BOJONEGORO||TRANSISINEWS-Badan Meteorologi, Klimatologi, dan Geofisika (BMKG) Stasiun Meteorologi Kelas I Juanda Sidoarjo mengeluarkan peringatan dini cuaca ekstrem yang diprakirakan berlangsung selama 1–10 Januari 2026.
Sejumlah wilayah di Jawa Timur, termasuk Kabupaten Bojonegoro, diminta meningkatkan kewaspadaan terhadap potensi bencana hidrometeorologi.
BMKG menyebutkan, seluruh wilayah Jawa Timur saat ini telah memasuki musim hujan, bahkan sebagian daerah diperkirakan berada pada puncak musim hujan pada Januari hingga Februari 2026.
Kondisi ini berpotensi meningkatkan risiko hujan sedang hingga lebat, yang dapat disertai petir, angin kencang, hingga hujan es.

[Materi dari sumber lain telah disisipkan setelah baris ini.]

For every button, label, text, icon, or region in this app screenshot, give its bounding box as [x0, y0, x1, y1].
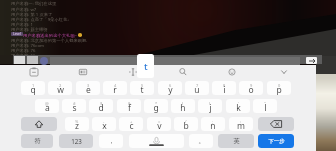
staticText: $: [100, 101, 103, 106]
button[interactable]: Send: [306, 57, 317, 64]
button[interactable]: Move cursor: [121, 65, 145, 79]
button[interactable]: Cards: [71, 65, 95, 79]
staticText: 7: [196, 83, 199, 88]
button[interactable]: (: [171, 99, 195, 113]
button[interactable]: 0: [267, 81, 291, 95]
button[interactable]: Emoji: [40, 57, 48, 65]
button[interactable]: $: [89, 99, 113, 113]
staticText: ;: [212, 119, 214, 124]
button[interactable]: 7: [185, 81, 209, 95]
button[interactable]: 符: [21, 134, 53, 148]
staticText: Level: [13, 32, 21, 36]
staticText: ': [238, 101, 239, 106]
button[interactable]: &: [117, 99, 141, 113]
button[interactable]: *: [144, 99, 168, 113]
staticText: s: [72, 102, 77, 113]
button[interactable]: 5: [130, 81, 154, 95]
button[interactable]: -: [92, 117, 116, 131]
staticText: #: [73, 101, 76, 106]
button[interactable]: Emoji: [220, 65, 244, 79]
button[interactable]: 下一步: [258, 134, 294, 148]
button[interactable]: Period: [189, 134, 213, 148]
staticText: m: [237, 120, 245, 131]
button[interactable]: ": [253, 99, 277, 113]
staticText: k: [236, 102, 241, 113]
button[interactable]: %: [65, 117, 89, 131]
staticText: 用户名称一: 我们在这里: [11, 0, 57, 6]
staticText: 9: [250, 83, 253, 88]
button[interactable]: @: [35, 99, 59, 113]
button[interactable]: 123: [59, 134, 93, 148]
staticText: v: [157, 120, 162, 131]
staticText: g: [153, 102, 159, 113]
button[interactable]: 3: [76, 81, 100, 95]
staticText: 用户名称: 1: [11, 21, 33, 27]
staticText: ，: [108, 137, 115, 145]
staticText: :: [240, 119, 242, 124]
staticText: u: [194, 84, 200, 95]
button[interactable]: =: [147, 117, 171, 131]
button[interactable]: Search: [171, 65, 195, 79]
button[interactable]: Clipboard: [22, 65, 46, 79]
staticText: %: [75, 119, 79, 124]
staticText: b: [183, 120, 189, 131]
staticText: 用户名称: 第 1 次来了: [11, 11, 53, 17]
staticText: =: [158, 119, 161, 124]
button[interactable]: 8: [212, 81, 236, 95]
staticText: h: [180, 102, 186, 113]
button[interactable]: Language: [218, 134, 254, 148]
button[interactable]: Comma: [99, 134, 123, 148]
staticText: t: [144, 60, 148, 73]
staticText: 用户名称: 北京加油的第一个人都来刷吧.: [11, 37, 88, 43]
staticText: f: [128, 102, 131, 113]
staticText: y: [168, 84, 173, 95]
button[interactable]: ): [198, 99, 222, 113]
button[interactable]: ;: [201, 117, 225, 131]
staticText: @: [45, 101, 49, 106]
staticText: 符: [34, 137, 41, 145]
button[interactable]: ': [226, 99, 250, 113]
button[interactable]: #: [62, 99, 86, 113]
staticText: 用户名称: 76: [11, 47, 36, 53]
staticText: 用户名称: w7: [11, 6, 37, 12]
button[interactable]: 2: [48, 81, 72, 95]
staticText: ": [264, 101, 266, 106]
staticText: *: [155, 101, 158, 106]
staticText: 6: [169, 83, 172, 88]
staticText: n: [210, 120, 216, 131]
button[interactable]: 6: [158, 81, 182, 95]
staticText: 8: [223, 83, 226, 88]
staticText: 5: [141, 83, 144, 88]
staticText: -: [103, 119, 105, 124]
button[interactable]: 9: [239, 81, 263, 95]
staticText: 。: [198, 137, 205, 145]
staticText: 英: [233, 137, 240, 145]
staticText: j: [209, 102, 212, 113]
staticText: w: [57, 84, 64, 95]
button[interactable]: /: [174, 117, 198, 131]
staticText: +: [130, 119, 133, 124]
button[interactable]: :: [229, 117, 253, 131]
staticText: d: [98, 102, 104, 113]
button[interactable]: Space: [129, 134, 184, 148]
staticText: (: [182, 101, 184, 106]
staticText: o: [248, 84, 254, 95]
staticText: r: [113, 84, 117, 95]
staticText: z: [75, 120, 79, 131]
staticText: 下一步: [268, 138, 285, 145]
button[interactable]: [50, 57, 300, 65]
staticText: 1: [32, 83, 35, 88]
staticText: i: [223, 84, 226, 95]
staticText: p: [276, 84, 282, 95]
staticText: ): [209, 101, 211, 106]
button[interactable]: Hide keyboard: [272, 65, 296, 79]
button[interactable]: 4: [103, 81, 127, 95]
button[interactable]: Backspace: [258, 117, 294, 131]
staticText: 4: [114, 83, 117, 88]
button[interactable]: +: [119, 117, 143, 131]
button[interactable]: 1: [21, 81, 45, 95]
staticText: 用户名称: 点亮了「9朵小红花」: [11, 16, 72, 22]
button[interactable]: Shift: [21, 117, 57, 131]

BMKG Juanda menjelaskan bahwa peningkatan cuaca ekstrem dipicu oleh beberapa faktor atmosfer, di antaranya aktifnya Monsun Asia, gangguan gelombang atmosfer Low Frequency, aktivitas MJO (Madden Julian Oscillation) yang melintasi Jawa Timur, suhu muka laut Selat Madura yang masih cukup hangat dan kondisi atmosfer lokal yang labil.
Kombinasi faktor tersebut mendukung pertumbuhan awan konvektif yang berpotensi memicu hujan lebat dalam durasi cukup lama.
Bahkan, kecepatan angin di sejumlah wilayah Jawa Timur terpantau dapat mencapai 27 knot.
BMKG memasukkan Kabupaten Bojonegoro sebagai salah satu wilayah yang perlu meningkatkan kewaspadaan.